~~
Bintang
~~
Kemudian kami berpisah, mereka pergi ke satu arah dan aku pergi ke arah yang berbeda. Sekarang saatnya untuk menjelajahi rumah tempat aku tinggal selama beberapa hari terakhir.
Aku belum melihat banyak bagian rumah, hanya Klinik Dokter dan perpustakaan di lantai dua, kamarku di lantai lima, dan ruang makan di lantai satu serta semua tangga dan koridor yang menghubungkannya.
Mengatakan bahwa rumah itu besar adalah sebuah pernyataan yang terlalu sederhana. Bangunan itu sangat besar dan tampaknya hampir tak berujung. Aku segera menemukan pintu di bagian depan rumah dan menatap melalui kaca jendela besar yang tertanam di kayu. Di luar terlihat begitu damai dan tenang namun aku masih takut untuk pergi kesana sendirian. Aku tidak ingin keluargaku menemukanku saat aku sendirian dan rentan.

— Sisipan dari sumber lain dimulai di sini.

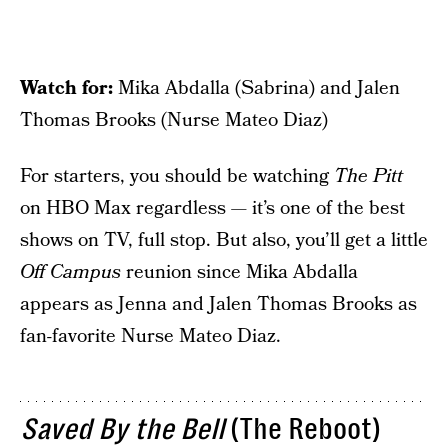
Watch for:
Mika Abdalla (Sabrina) and Jalen
Thomas Brooks (Nurse Mateo Diaz)
For starters, you should be watching
The Pitt
on HBO Max regardless — it’s one of the best
shows on TV, full stop. But also, you’ll get a little
Off Campus
reunion since Mika Abdalla
appears as Jenna and Jalen Thomas Brooks as
fan-favorite Nurse Mateo Diaz.
Saved By the Bell
(The Reboot)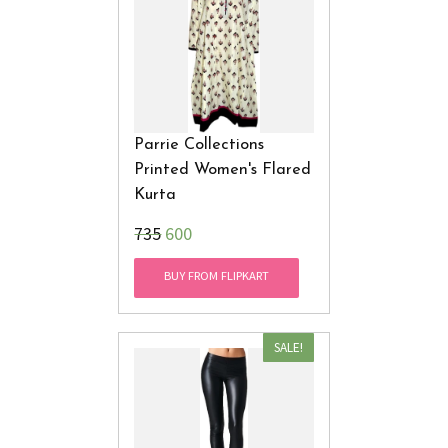
Parrie Collections
Printed Women's Flared
Kurta
₹735
600
BUY FROM FLIPKART
SALE!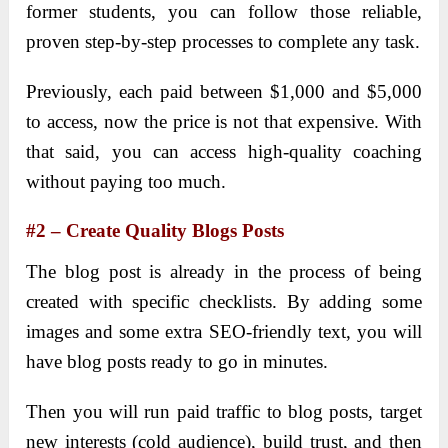
former students, you can follow those reliable,
proven step-by-step processes to complete any task.
Previously, each paid between $1,000 and $5,000
to access, now the price is not that expensive. With
that said, you can access high-quality coaching
without paying too much.
#2 – Create Quality Blogs Posts
The blog post is already in the process of being
created with specific checklists. By adding some
images and some extra SEO-friendly text, you will
have blog posts ready to go in minutes.
Then you will run paid traffic to blog posts, target
new interests (cold audience), build trust, and then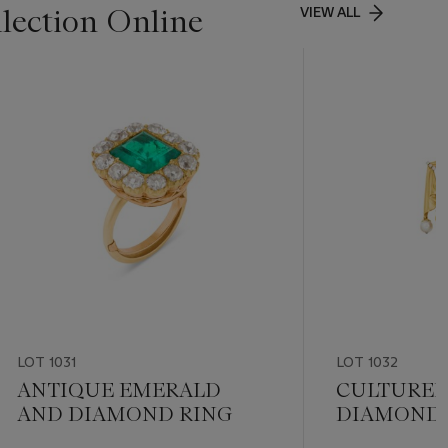
lection Online
VIEW ALL
LOT 1031
LOT 1032
ANTIQUE EMERALD
CULTURED
AND DIAMOND RING
DIAMOND 
BROOCH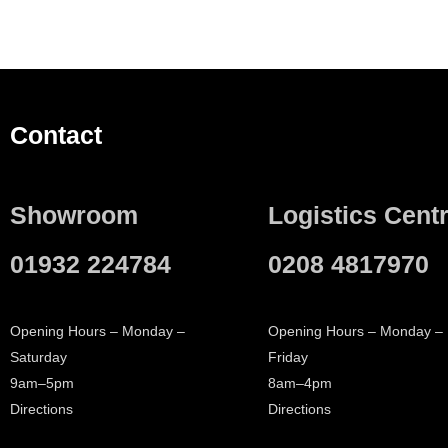
Contact
Showroom
Logistics Cent
01932 224784
0208 4817970
Opening Hours – Monday –
Opening Hours – Monday –
Saturday
Friday
9am–5pm
8am–4pm
Directions
Directions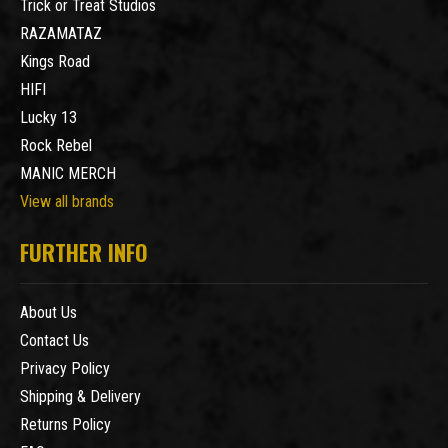
Trick or Treat Studios
RAZAMATAZ
Kings Road
HIFI
Lucky 13
Rock Rebel
MANIC MERCH
View all brands
FURTHER INFO
About Us
Contact Us
Privacy Policy
Shipping & Delivery
Returns Policy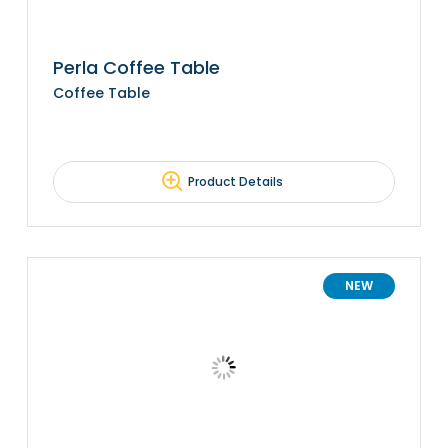
Perla Coffee Table
Coffee Table
Product Details
NEW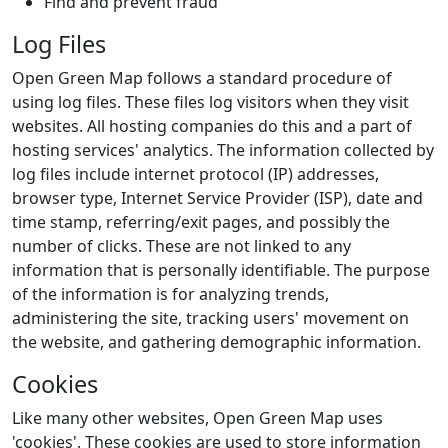
Find and prevent fraud
Log Files
Open Green Map follows a standard procedure of
using log files. These files log visitors when they visit
websites. All hosting companies do this and a part of
hosting services' analytics. The information collected by
log files include internet protocol (IP) addresses,
browser type, Internet Service Provider (ISP), date and
time stamp, referring/exit pages, and possibly the
number of clicks. These are not linked to any
information that is personally identifiable. The purpose
of the information is for analyzing trends,
administering the site, tracking users' movement on
the website, and gathering demographic information.
Cookies
Like many other websites, Open Green Map uses
'cookies'. These cookies are used to store information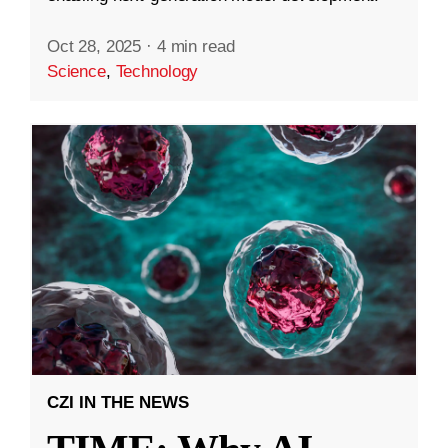
Oct 28, 2025
·
4 min read
Science
,
Technology
CZI IN THE NEWS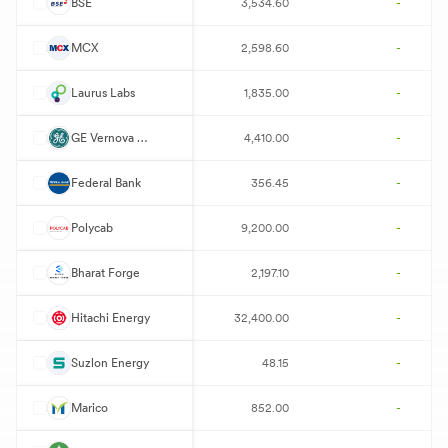
B
BSE
3,534.60
-
M
MCX
2,598.60
-
L
Laurus Labs
1,835.00
-
G
GE Vernova T&D
4,410.00
-
F
Federal Bank
356.45
-
P
Polycab
9,200.00
-
B
Bharat Forge
2,197.10
-
P
Hitachi Energy
32,400.00
-
S
Suzlon Energy
48.15
-
M
Marico
852.00
-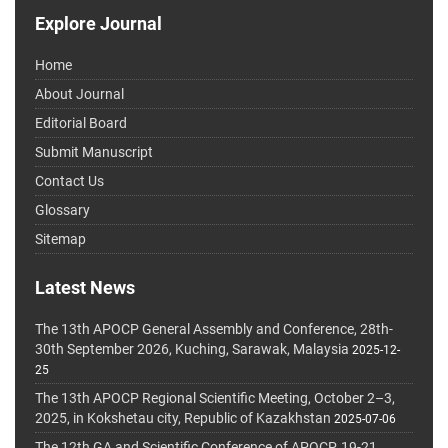
Explore Journal
Home
About Journal
Editorial Board
Submit Manuscript
Contact Us
Glossary
Sitemap
Latest News
The 13th APOCP General Assembly and Conference, 28th-
30th September 2026, Kuching, Sarawak, Malaysia
2025-12-
25
The 13th APOCP Regional Scientific Meeting, October 2–3,
2025, in Kokshetau city, Republic of Kazakhstan
2025-07-06
The 12th GA and Scientific Conference of APOCP, 19-21,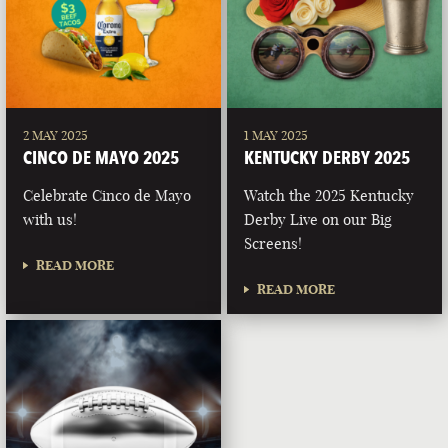
2 MAY 2025
1 MAY 2025
CINCO DE MAYO 2025
KENTUCKY DERBY 2025
Celebrate Cinco de Mayo
Watch the 2025 Kentucky
with us!
Derby Live on our Big
Screens!
READ MORE
READ MORE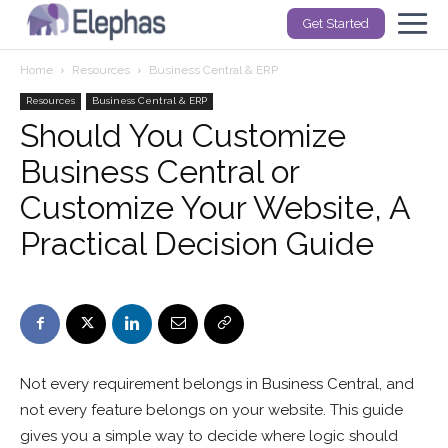
Get Started
Home
Resources
Business Central & ERP
Resources
Business Central & ERP
Should You Customize
Business Central or
Customize Your Website, A
Practical Decision Guide
Not every requirement belongs in Business Central, and
not every feature belongs on your website. This guide
gives you a simple way to decide where logic should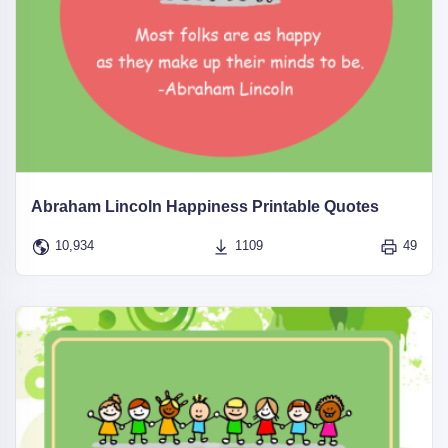
Abraham Lincoln Happiness Printable Quotes
10,934
1109
49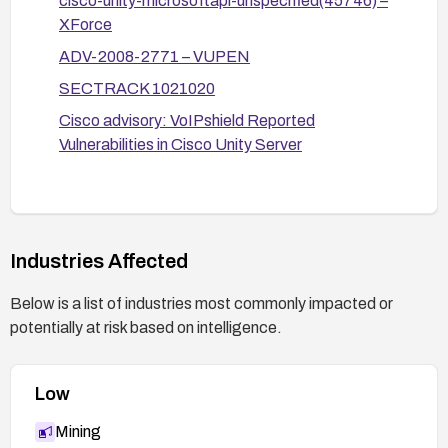
cisco-unity-microsoftapi-unspecified(45746) –
XForce
ADV-2008-2771 – VUPEN
SECTRACK 1021020
Cisco advisory: VoIPshield Reported
Vulnerabilities in Cisco Unity Server
Industries Affected
Below is a list of industries most commonly impacted or
potentially at risk based on intelligence.
Low
Mining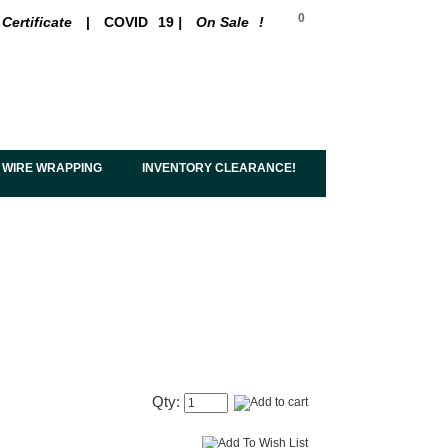
0
 Certificate
|
COVID
19
|
On Sale
!
 WIRE WRAPPING
INVENTORY CLEARANCE!
Qty: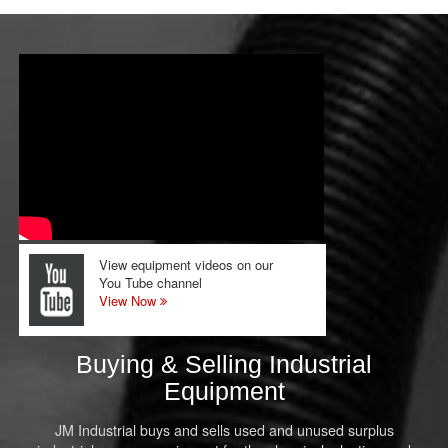
View equipment videos on our
You Tube channel
View Now
Buying & Selling Industrial
Equipment
JM Industrial buys and sells used and unused surplus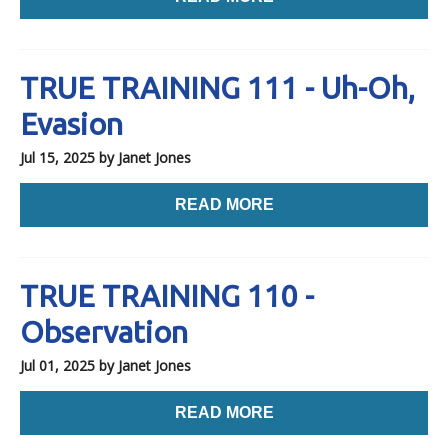
TRUE TRAINING 111 - Uh-Oh,
Evasion
Jul 15, 2025
by Janet Jones
READ MORE
TRUE TRAINING 110 -
Observation
Jul 01, 2025
by Janet Jones
READ MORE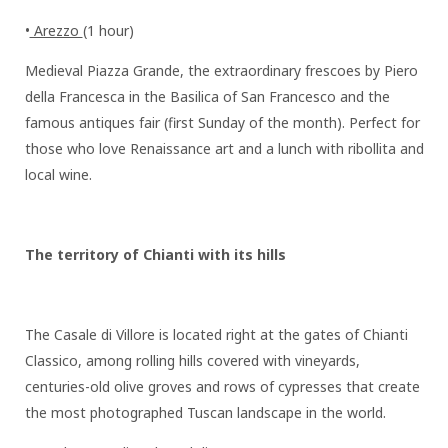
•
Arezzo
(1 hour)
Medieval Piazza Grande, the extraordinary frescoes by Piero
della Francesca in the Basilica of San Francesco and the
famous antiques fair (first Sunday of the month). Perfect for
those who love Renaissance art and a lunch with ribollita and
local wine.
The territory of Chianti with its hills
The Casale di Villore is located right at the gates of Chianti
Classico, among rolling hills covered with vineyards,
centuries-old olive groves and rows of cypresses that create
the most photographed Tuscan landscape in the world.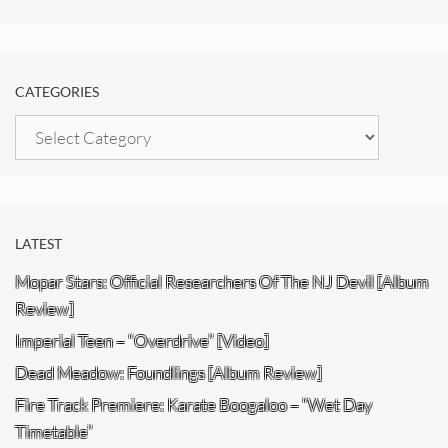
CATEGORIES
Categories
LATEST
Mopar Stars: Official Researchers Of The NJ Devil [Album
Review]
Imperial Teen – “Overdrive” [Video]
Dead Meadow: Foundlings [Album Review]
Fire Track Premiere: Karate Boogaloo – “Wet Day
Timetable”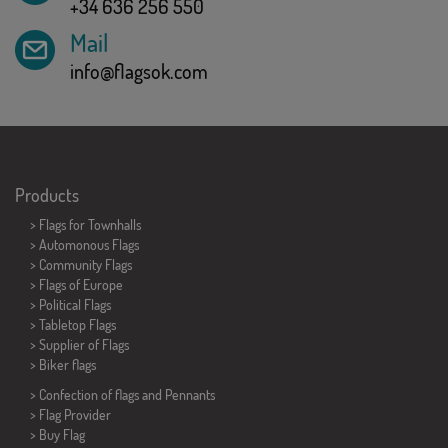
+34 636 256 550
Mail
info@flagsok.com
Products
>
Flags for Townhalls
> Automonous Flags
> Community Flags
> Flags of Europe
> Political Flags
>
Tabletop Flags
> Supplier of Flags
>
Biker flags
> Confection of flags and
Pennants
> Flag Provider
> Buy Flag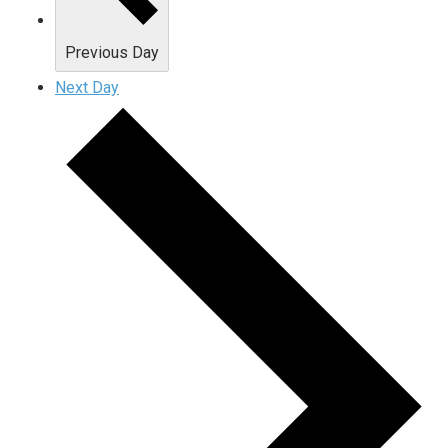
Previous Day
Next Day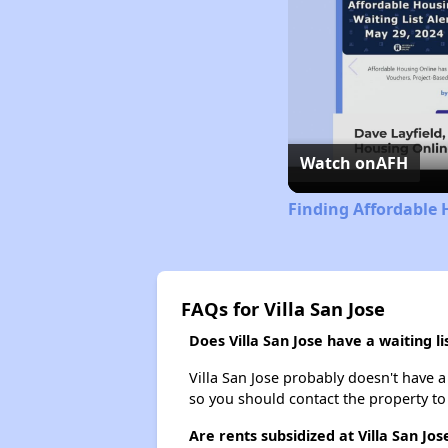
Watch on
AFH
Finding Affordable
FAQs for Villa San Jose
Does Villa San Jose have a waiting li
Villa San Jose probably doesn't have a w
so you should contact the property to
Are rents subsidized at Villa San Jos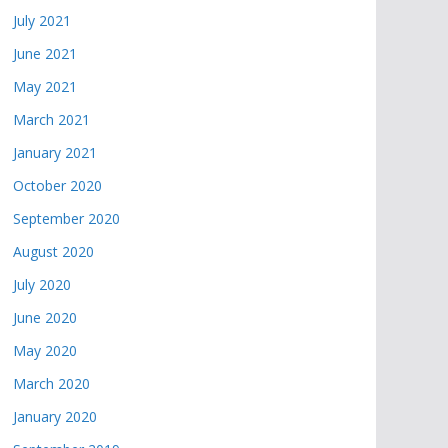
July 2021
June 2021
May 2021
March 2021
January 2021
October 2020
September 2020
August 2020
July 2020
June 2020
May 2020
March 2020
January 2020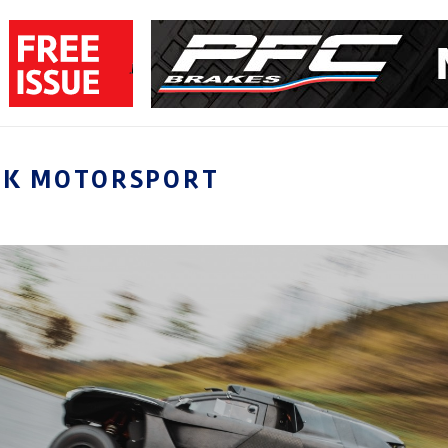
CK MOTORSPORT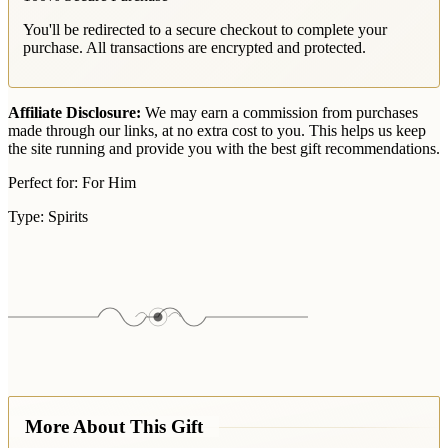
You'll be redirected to a secure checkout to complete your
purchase. All transactions are encrypted and protected.
Affiliate Disclosure:
We may earn a commission from purchases
made through our links, at no extra cost to you. This helps us keep
the site running and provide you with the best gift recommendations.
Perfect for:
For Him
Type:
Spirits
More About This Gift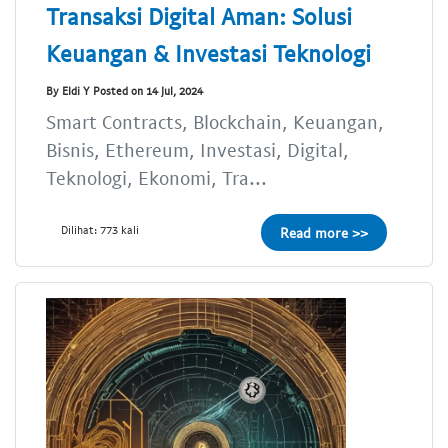
Transaksi Digital Aman: Solusi
Keuangan & Investasi Teknologi
By Eldi Y Posted on 14 Jul, 2024
Smart Contracts, Blockchain, Keuangan,
Bisnis, Ethereum, Investasi, Digital,
Teknologi, Ekonomi, Tra...
Dilihat: 773 kali
Read more >>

Sayap utama di lantai pertama memiliki ruang makan tempat kami makan yang kuhadiri cukup luas, namun itu tidak ada apa-apanya dibandingkan dengan ruang makan lain yang kutemukan. Ruang ini, diisi dengan beberapa meja dan lebih banyak kursi lagi, dapat dengan mudah menampung setidaknya dua ratus orang. Ada juga ruangan dengan dekorasi unik yang indah. Di tengah langit-langit tergantung sebuah lampu gantung besar dan mewah dengan lampu-lampu gantung yang desainnya serupa diletakkan pada interval yang simetris. Lantainya mengkilap, permukaan kayu yang indah dan mencerminkan ruangan di sekelilingnya. Ada lebih banyak meja dan kursi yang dipajang di tepi ruangan, terdapat lengkungan dekoratif yang dibangun ke dalam dinding dengan patung berbeda berdiri di bawahnya. Aku tidak akan tahu itu adalah ruang dansa jika tidak ada plakat di pintu yang menunjukkan apa itu.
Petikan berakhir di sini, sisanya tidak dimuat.